Death Stranding but with more mountains

wild life and factions need to have organic encounters RDR had something close to that but it wasn't organic, just random

make it a survival game, and add all the tedious survival mechanics because fuck you rpg fags who keep simplifying game design and reduce it to being a number go up game.

also make traversal dangerous and make it so that fast travel is either killed or that you still have to physically travel from one place to another and get encounters

uw.png - 1200x901, 1.86M

My nigga you've never played outer wilds?

LOL!

Lots of good varied well placed content.
Also hidden things.
Being able to skip parts and getting multiple story branches with hidden endings.
Also a couple of timed events with NPCs having their own stories.

Nobody is trying to make bad games on purpose, open world is already at its "best" because it is what works for most people. It's like asking how to make junk food not junk food. There's no point undoing it because it is exactly what they're going for.

Just make it like vanilla wow, i'd go further though and remove a lot of flight points so you spend more time traveling to places you want to go.

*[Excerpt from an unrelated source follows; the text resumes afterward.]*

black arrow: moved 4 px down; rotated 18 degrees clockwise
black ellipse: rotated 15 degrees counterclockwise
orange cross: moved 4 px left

An open world game is fun when I can zoom past all of its content at max speed

I'm so glad none of you make videogames. A lampshade has more creativity than you.

The only high IQ anon in here, except for me of course.

You're a lot dumber than you realize you are, and don't understand game design on any level.

Elden Ring sold bazillion copies because it also didn't "understand game design". I never said that open world is the best thing ever, just that it works for most people. You might as well ask "how to make racing games better" and then suggest them to remove racing.

why is the top so cramped?

rpg fags who keep simplifying game design and reduce it to being a number go up game

I think you've got your wires crossed buddy, anybody who actually likes rpgs hates the AAA streamlined bullshit

Traveling npcs

So exactly the person anon is describing?

ER sold well because of From's name and marketing hype.

Right. And had nothing to do with the whole huge open world thing where you can loot mushrooms from cloned caves.

Empty space is bad space, no matter how fast you move through it.
If the environment has hundreds of meters between points of interest, it better be because there are huge armies fighting (of which you have the option to join or sneak around), complex terrain to navigate in interesting ways, NPCs constantly spawning all over the place, and/or it has guns and you're making long range shots at distant enemies. The space itself needs to have purpose, otherwise you're just putting a band-aid over it by going faster across it.

More than simply speed, navigation should have player engagement and even strategic potential such as going through a tower dungeon and getting to the top so you can hang-glide and land somewhere useful (example: Enshrouded), or an alternative route that requires techniques like wall running to get somewhere faster and from a more opportune angle. Simply traversing over obstacles directly ala something like Assassin's Creed or scaling up walls ala BOTW is UNengaging because it's basically autopilot.

Empty space makes active space feel more active.